Meeting Results: Andi Gani Ungkap Posisi Said Iqbal dalam Pemerintahan Prabowo Besok
Meeting Results – Dalam sebuah meeting results yang berlangsung di Kongres Konfederasi Persatuan Buruh Indonesia (KPBI), Jakarta Pusat, pekan ini, Andi Gani Nena Wea, Presiden Konfederasi Serikat Pekerja Seluruh Indonesia (KSPSI), memberikan informasi penting mengenai pemberian jabatan kepada Said Iqbal, tokoh utama Partai Buruh, yang akan dilantik Presiden Prabowo Subianto besok. Meeting results ini menjadi titik balik dalam perjalanan Said Iqbal ke pemerintahan, setelah sebelumnya ia aktif dalam berbagai gerakan sosial yang fokus pada kepentingan buruh.
Detail Jabatan yang Diberikan
Andi Gani menyatakan bahwa Said Iqbal akan menjabat sebagai Penasehat Presiden di bidang Ketenagakerjaan. “Saya berharap Said Iqbal bisa menjadi Penasehat Presiden Bidang Ketenagakerjaan. Kami mendukung penuh perannya sebagai bagian dari gerakan buruh,” ujar Andi dalam wawancara. Meeting results ini tidak hanya menjadi bagian dari rencana pemerintahan, tetapi juga menunjukkan komitmen Partai Buruh untuk terus berpartisipasi dalam kebijakan sosial dan ekonomi.

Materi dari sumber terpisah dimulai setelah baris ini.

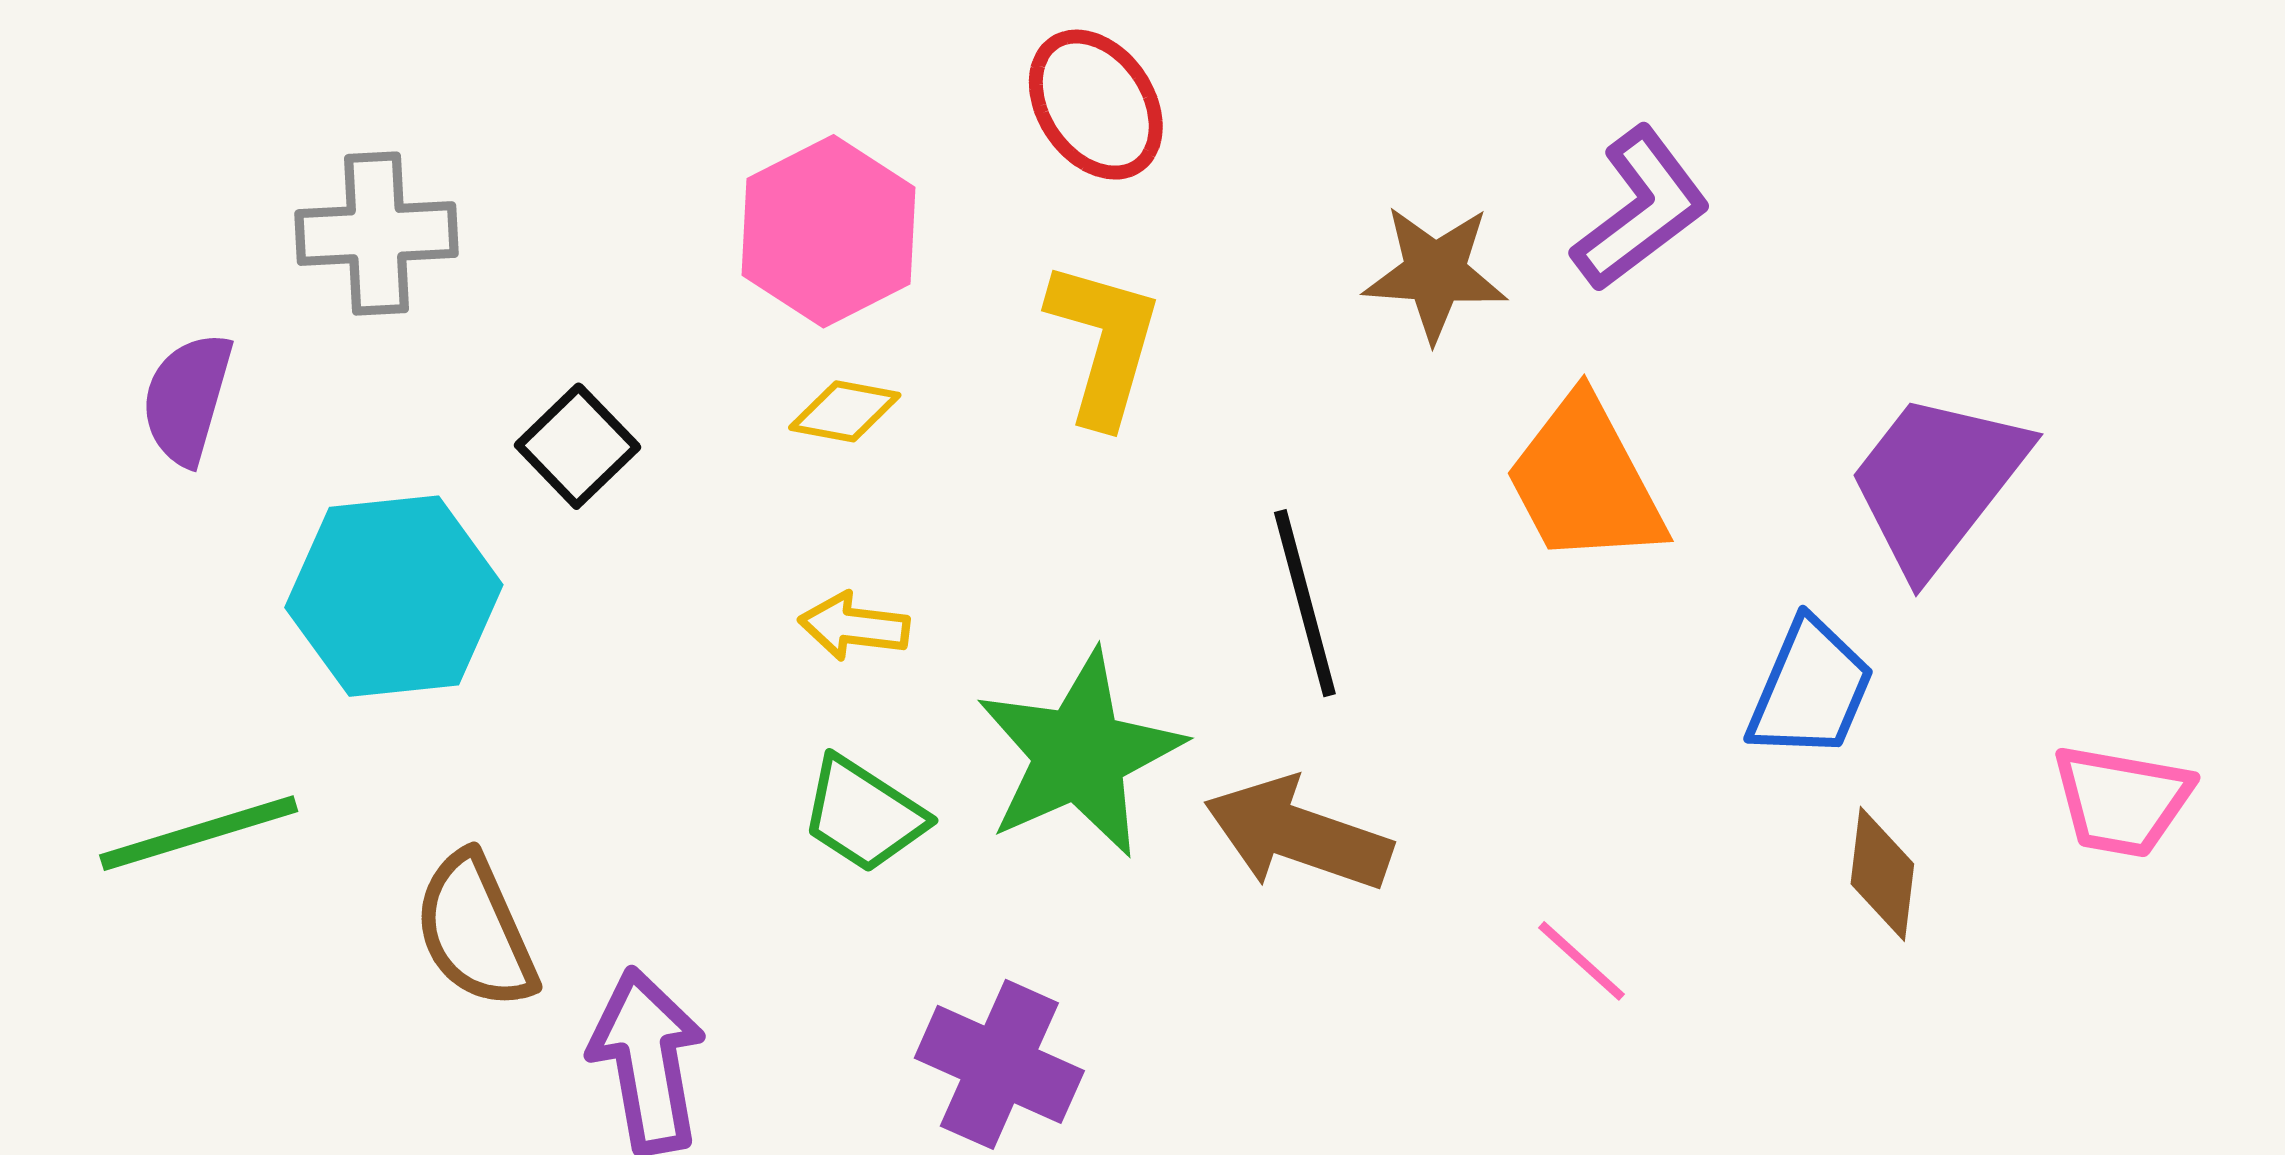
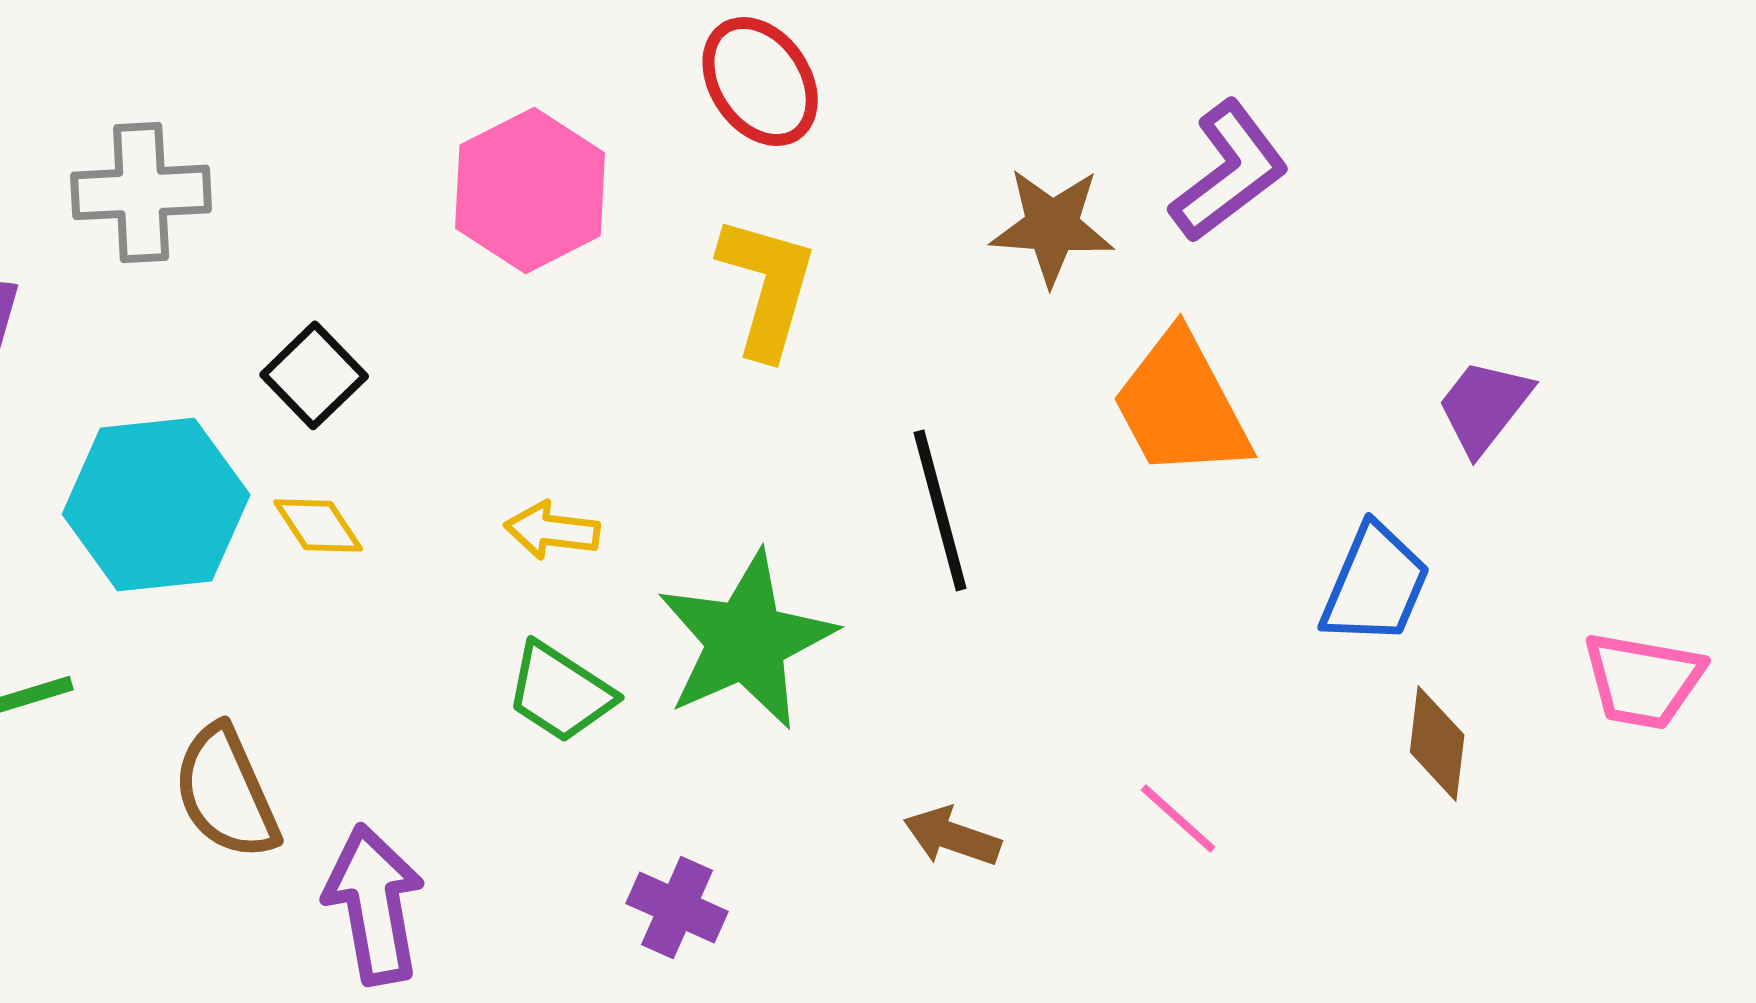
yellow diamond: (845, 411) -> (318, 525), moved, turned 46
purple trapezoid: (1937, 482) -> (1484, 406), size x0.6
brown arrow: (1298, 834) -> (952, 836), moved, size x0.6
purple cross: (999, 1064) -> (677, 907), size x0.7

“Bung Iqbal saya yakin akan tetap berjuang untuk kesejahteraan buruh meski masuk pemerintahan. Ia tidak akan meninggalkan barisan utamanya dalam perjuangan sosial,” tambah Andi. “Bung Jumhur, misalnya, aktif di Kementerian Lingkungan Hidup meski sibuk, tapi masih hadir dalam Kongres KPBI,” imbuhnya.
Dalam meeting results yang diungkapkan, ditekankan bahwa jabatan Said Iqbal tidak hanya berupa posisi formal, tetapi juga menjadi bagian dari strategi pemerintahan dalam memperkuat kolaborasi dengan organisasi buruh. KSPSI, sebagai salah satu organisasi utama di bidang ketenagakerjaan, menyatakan dukungan penuh terhadap keputusan ini. “Kami berharap Said Iqbal bisa menjadi wadah komunikasi antara pemerintah dan buruh,” kata salah satu perwakilan KSPSI.
Rencana Pemerintahan dan Komitmen Said Iqbal
Menurut Menteri Sekretaris Negara Prasetyo Hadi, pemerintah sedang menyiapkan rencana pemasukan Said Iqbal ke Kabinet Merah Putih. “Kita sedang mendiskusikan,” kata Prasetyo saat di Istana Kepresidenan, Jakarta, Kamis (4/6/2026). Ia belum menjelaskan lembaga atau jabatan yang akan diemban Said Iqbal, tetapi menyatakan bahwa posisinya akan sesuai dengan bidang keahliannya. “Kemungkinan jabatan berkaitan dengan perjuangan beliau sebelumnya di bidang ketenagakerjaan,” tambah Prasetyo.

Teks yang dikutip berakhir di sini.